**Work task**
Return, from the listing below, each line where the word "event" appears.

----

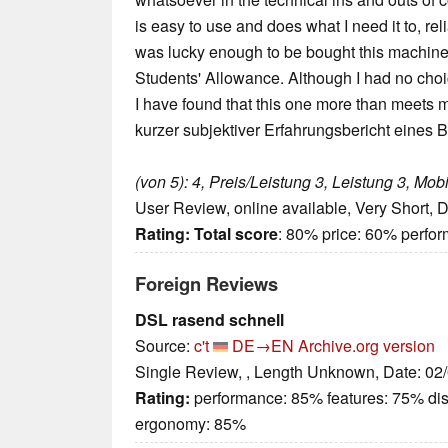
is easy to use and does what I need it to, rel
was lucky enough to be bought this machin
Students' Allowance. Although I had no choi
I have found that this one more than meets 
kurzer subjektiver Erfahrungsbericht eines B
(von 5): 4, Preis/Leistung 3, Leistung 3, Mobil
User Review, online available, Very Short, 
Rating:
Total score
: 80% price: 60% perfo
Foreign Reviews
DSL rasend schnell
Source:
c't
DE→EN
Archive.org version
Single Review, , Length Unknown, Date: 02
Rating:
performance: 85% features: 75% di
ergonomy: 85%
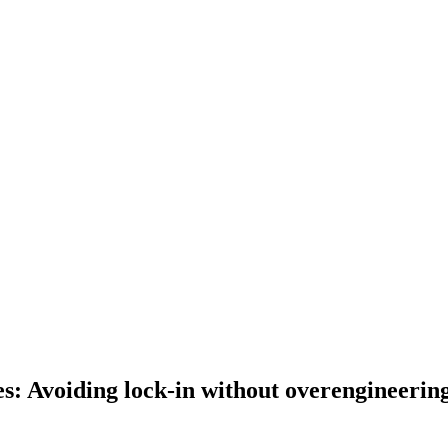
es: Avoiding lock-in without overengineerin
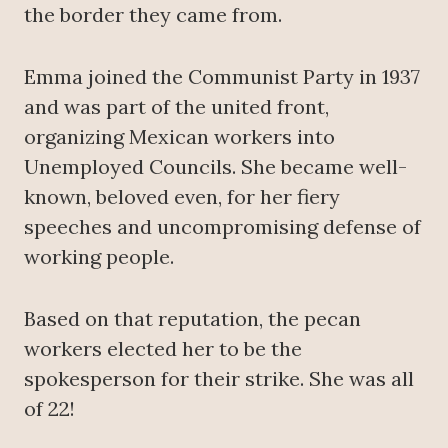
the border they came from.
Emma joined the Communist Party in 1937
and was part of the united front,
organizing Mexican workers into
Unemployed Councils. She became well-
known, beloved even, for her fiery
speeches and uncompromising defense of
working people.
Based on that reputation, the pecan
workers elected her to be the
spokesperson for their strike. She was all
of 22!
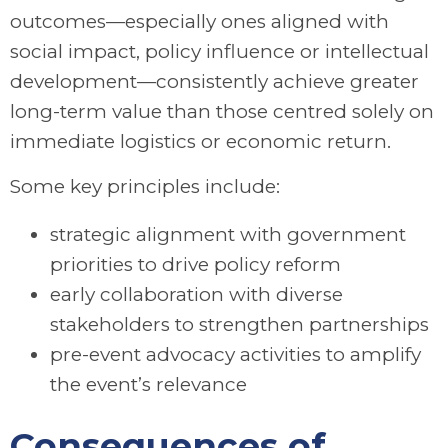
outcomes—especially ones aligned with
social impact, policy influence or intellectual
development—consistently achieve greater
long-term value than those centred solely on
immediate logistics or economic return.
Some key principles include:
strategic alignment with government
priorities to drive policy reform
early collaboration with diverse
stakeholders to strengthen partnerships
pre-event advocacy activities to amplify
the event’s relevance
Consequences of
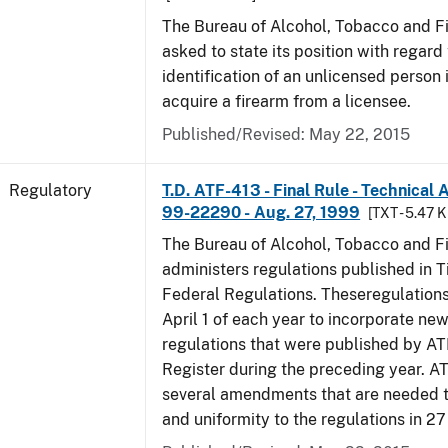
The Bureau of Alcohol, Tobacco and F
asked to state its position with regard 
identification of an unlicensed person 
acquire a firearm from a licensee.
Published/Revised: May 22, 2015
Regulatory
T.D. ATF-413 - Final Rule - Technical
99-22290 - Aug. 27, 1999
[TXT - 5.47 K
The Bureau of Alcohol, Tobacco and F
administers regulations published in Ti
Federal Regulations. Theseregulation
April 1 of each year to incorporate new
regulations that were published by AT
Register during the preceding year. AT
several amendments that are needed to
and uniformity to the regulations in 2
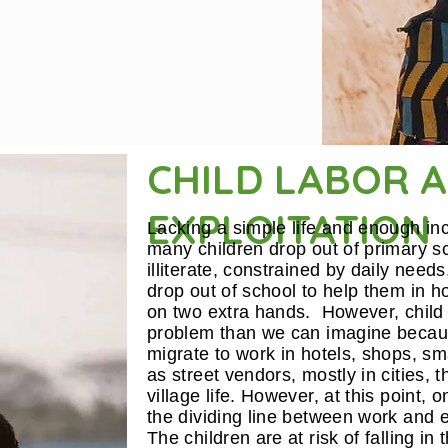
CHILD LABOR 
EXPLOITATION
Lacking a simple life and enough i
many children drop out of primary s
illiterate, constrained by daily needs
drop out of school to help them in h
on two extra hands. However, child 
problem than we can imagine becaus
migrate to work in hotels, shops, smal
as street vendors, mostly in cities, 
village life. However, at this point,
the dividing line between work and exp
The children are at risk of falling in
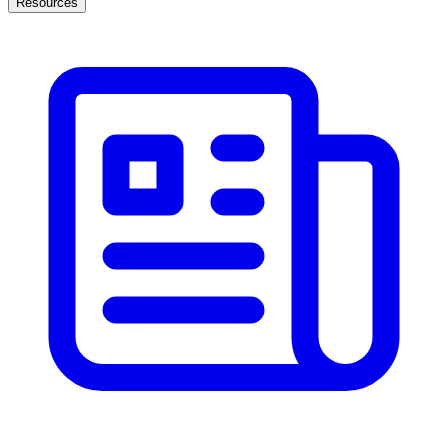
Resources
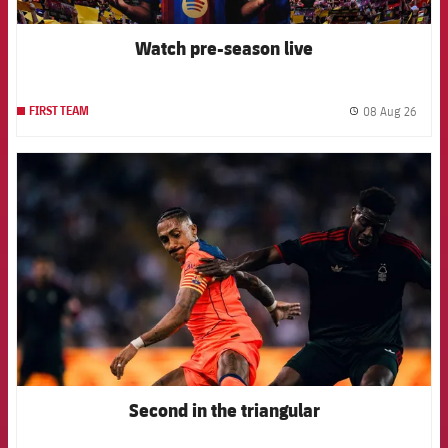
Watch pre-season live
08 Aug 26
FIRST TEAM
label.
FCB Barcelona badge
Second in the triangular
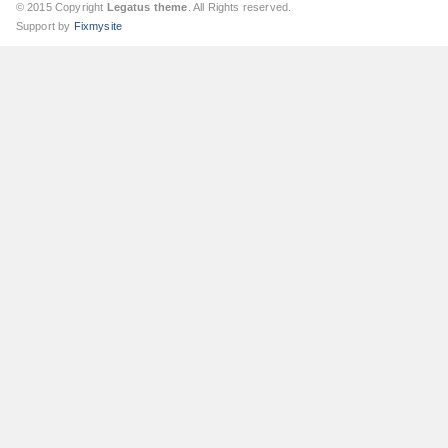
© 2015 Copyright
Legatus theme
. All Rights reserved.
Support by
Fixmysite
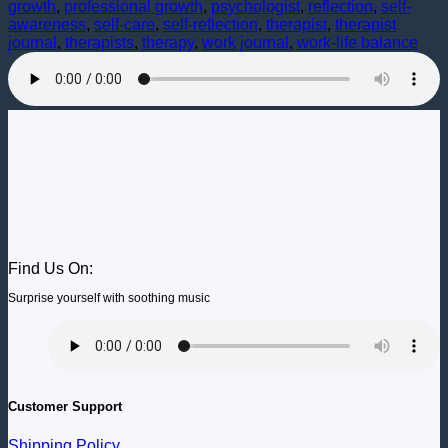
growth
,
professional growth
,
psychologist
,
reflection
,
self-
awareness
,
self-care
,
self-reflection
,
therapist
,
therapist
journal
,
therapists
,
therapy
,
work journal
,
work-life balance
Find Us On:
Surprise yourself with soothing music
Customer Support
Shipping Policy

----

**Answer for the task**
pre-event advocacy activities to amplify
the event’s relevance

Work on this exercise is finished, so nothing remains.